Why use drama activities?
Using drama and drama activities has clear advantages for language learning. It encourages children to speak and gives them the chance to communicate, even with limited language, using non-verbal communication, such as body movements and facial expressions.
There are also a number of other factors which make drama a very powerful tool in the language classroom.Try thinking about the ways in which reading a dialogue aloud from a textbook is different from acting out that same dialogue.You will find that the list is a long one.This is because drama involves children at many levels, through their bodies, minds, emotions, language, and social interaction. Some of the areas where I feel drama is very useful to language learners and teachers are outlined below.
Different learning styles
Dramatizing appeals to all kinds of learners. We receive and process information in different ways, the main ones are through sight, hearing, and our physical bodies. One of these channels tends to be dominant in each of us. If we receive new information through this channel, it is easier for us to understand and use; if it is presented through a weaker channel, we tend to find the ideas more difficult.

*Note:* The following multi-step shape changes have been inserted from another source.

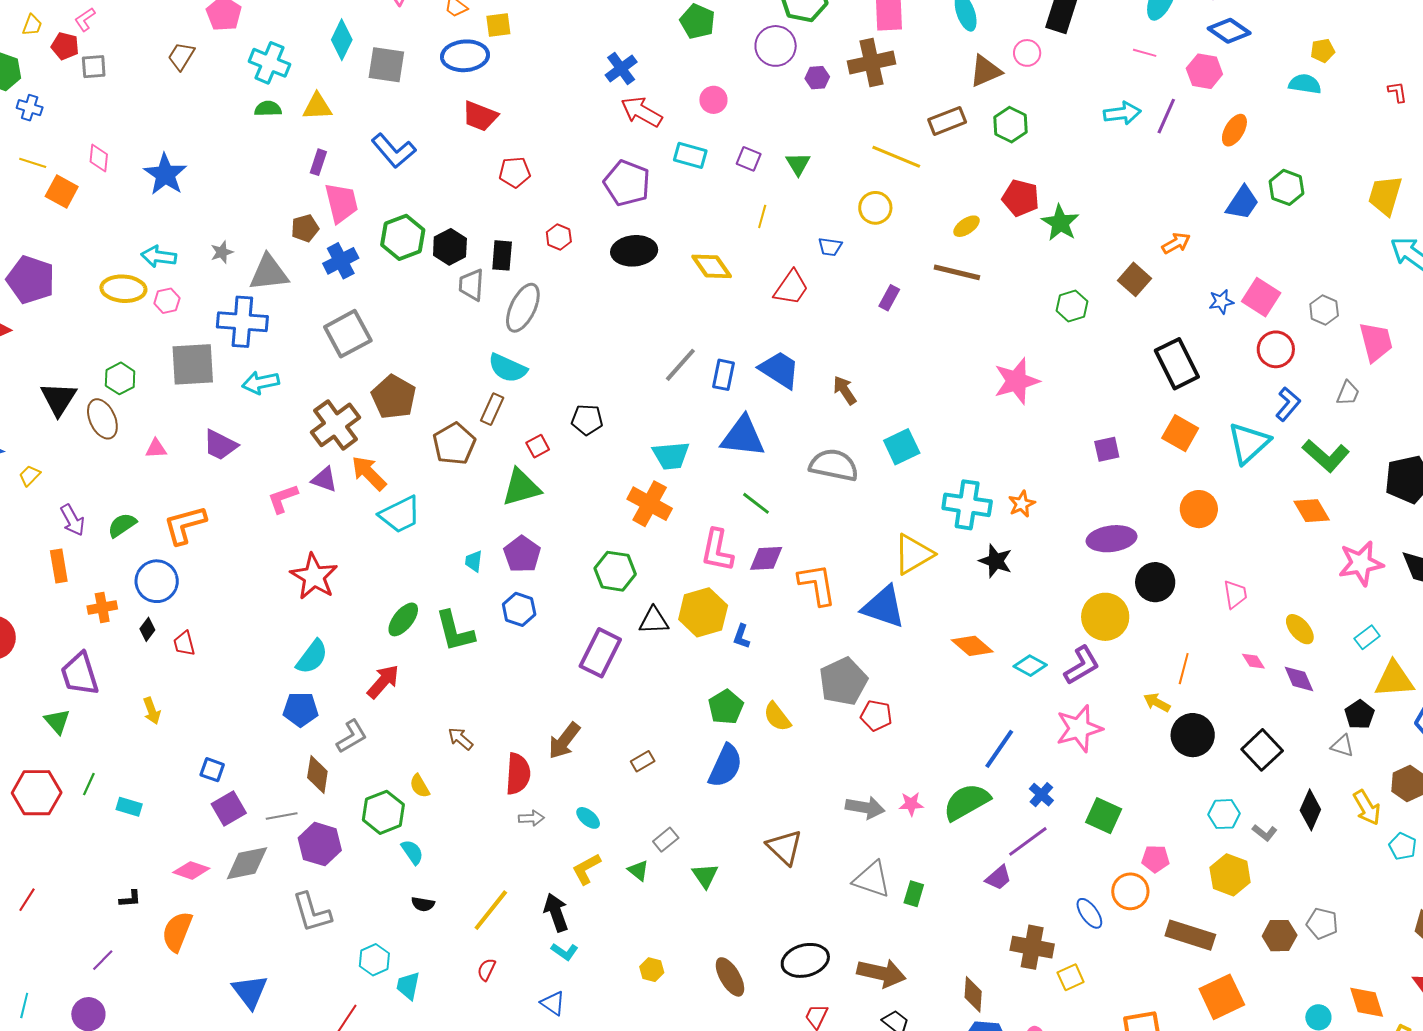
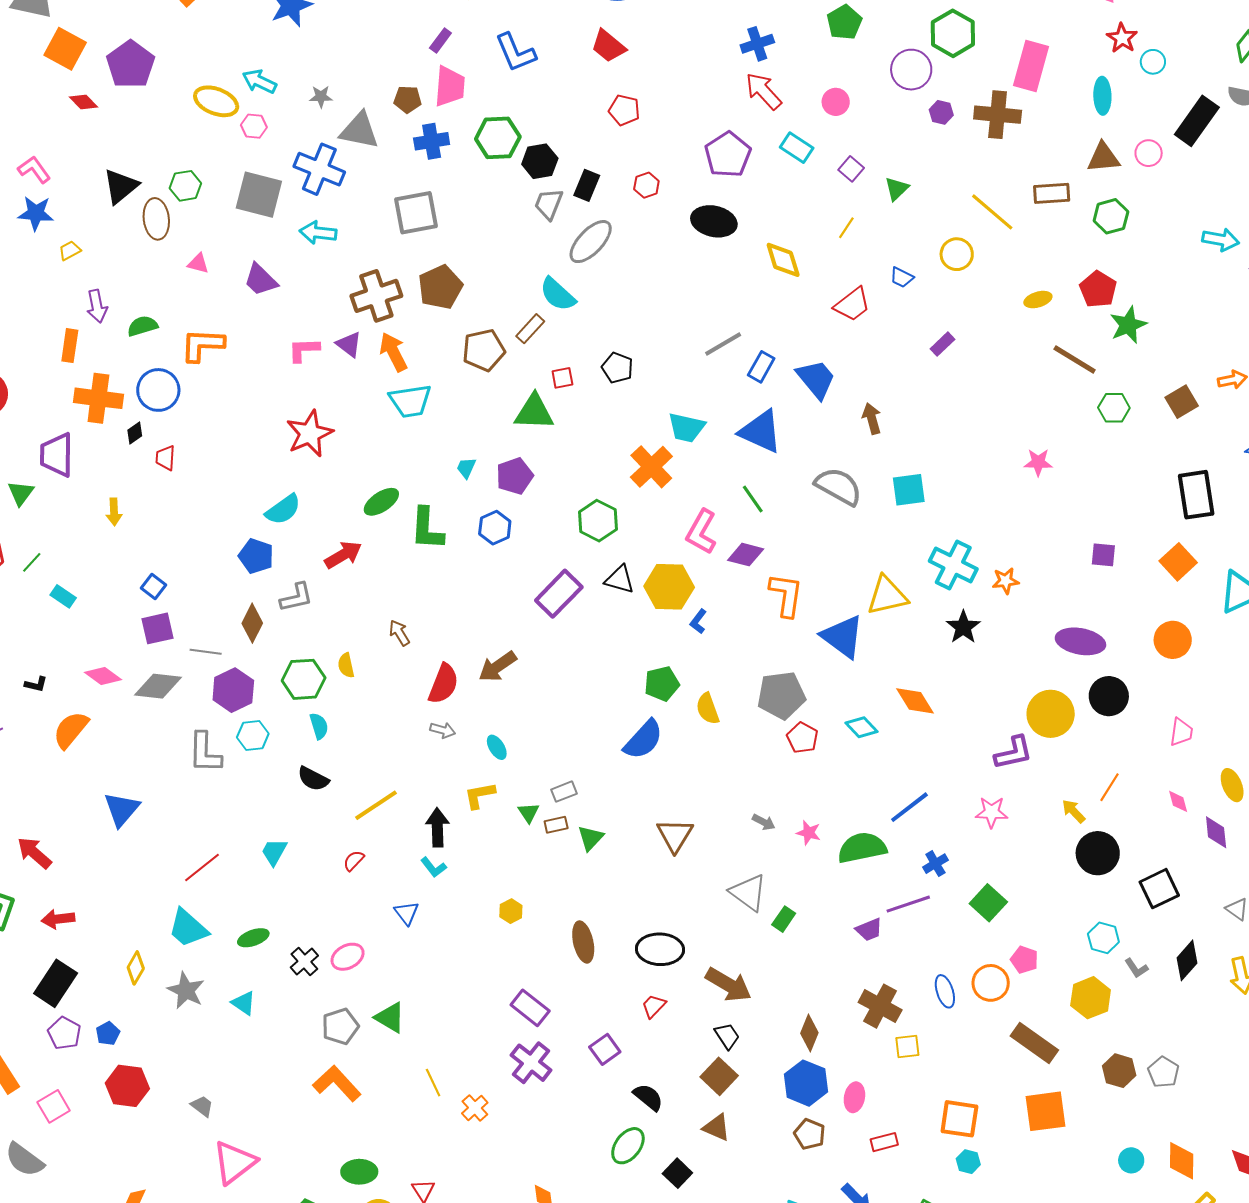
brown line: (957, 272) -> (1075, 360), moved
pink star: (1017, 381) -> (1038, 462), size x0.6
orange cross: (102, 607) -> (98, 398), size x1.6
cyan diamond: (1030, 666) -> (862, 727), moved
pink star: (1079, 729) -> (992, 812), size x0.7
brown rectangle: (643, 761) -> (556, 825), moved
gray arrow: (865, 808) -> (764, 822), size x0.6
black semicircle: (423, 904) -> (313, 779), size x1.4
cyan hexagon: (374, 960) -> (253, 736), moved

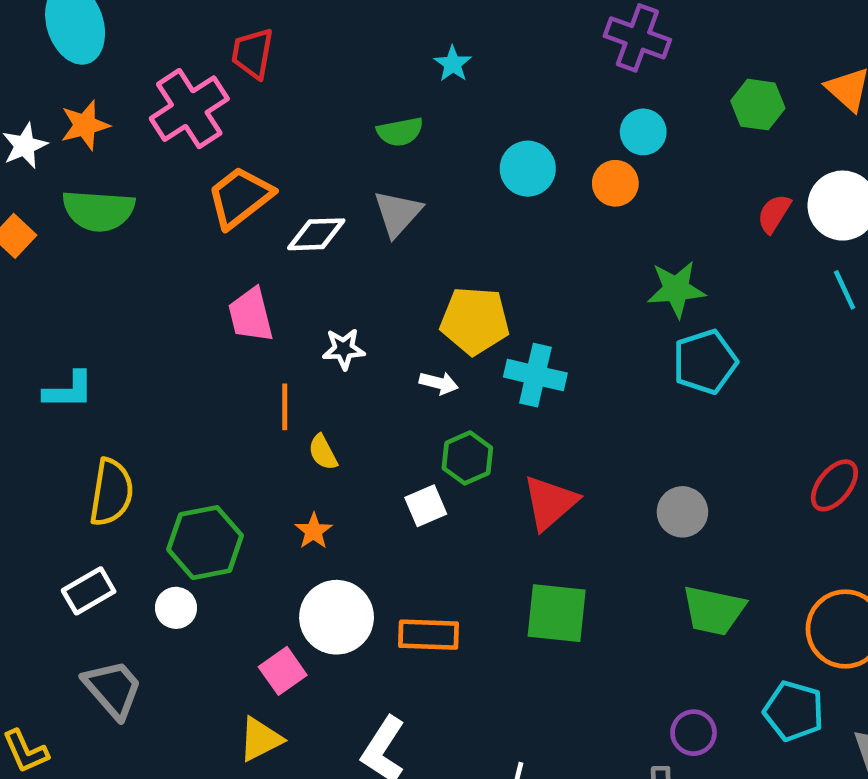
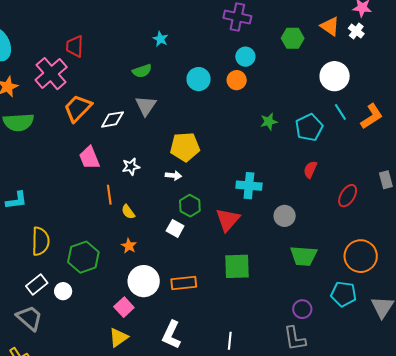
red semicircle: (774, 214) -> (310, 170), moved
green star: (676, 289) -> (269, 122), size x0.7
cyan pentagon: (705, 362) -> (309, 128), moved
cyan cross: (535, 375) -> (249, 186), moved
white square: (426, 506) -> (175, 228), turned -30
white circle: (176, 608) -> (63, 291), moved
gray trapezoid: (113, 689) -> (29, 318), moved

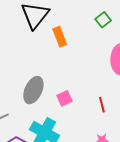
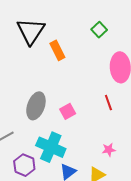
red line: (102, 105) -> (108, 103), moved

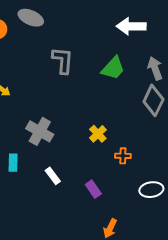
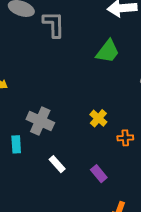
gray L-shape: (63, 60) -> (54, 24), moved
cyan rectangle: (13, 163) -> (16, 144), moved

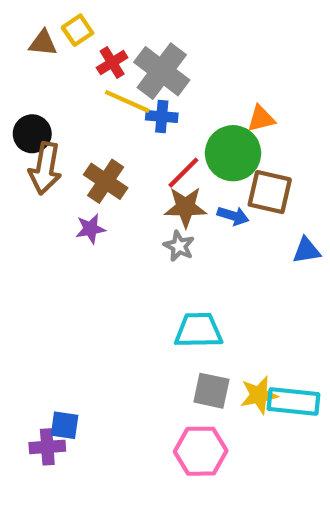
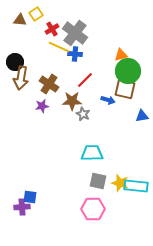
green circle: (233, 153) -> (128, 71), moved
brown star: (186, 207) -> (72, 101), moved
yellow star: (259, 395) -> (120, 183), turned 30

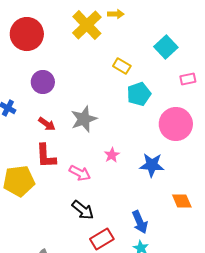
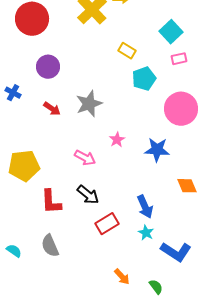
pink rectangle: (188, 79) -> (179, 59), moved
red L-shape: (46, 156) -> (51, 202), moved

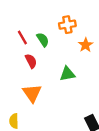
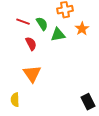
red line: (22, 37) -> (23, 22), turned -40
green triangle: (67, 74) -> (58, 35), moved

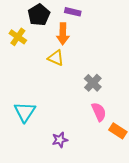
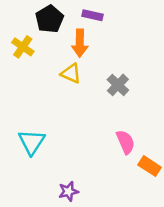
gray cross: (93, 83) -> (118, 85), moved
purple star: (60, 140) -> (68, 191), moved

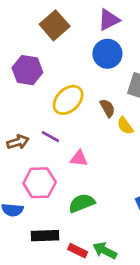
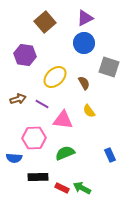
yellow semicircle: (125, 126) -> (89, 111), moved
brown arrow: (18, 142) -> (18, 99), moved
pink triangle: (79, 158) -> (63, 120), size x1.5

When children dramatize they use all the channels, and each child will draw on the one that suits them best. This means they will all be actively involved in the activity and the language will ‘enter’ through the channel most appropriate for them.
Language in context
In the classroom, we often expose children to small bits of language such as individual words, rather than whole phrases or ‘chunks’. When speaking, children are not often asked to combine the different structures they are learning. Drama is an ideal way to encourage children to guess the meaning of unknown language in a context which often makes meaning clear. Similarly, children will need to use a mixture of language structures and functions if they are to communicate successfully.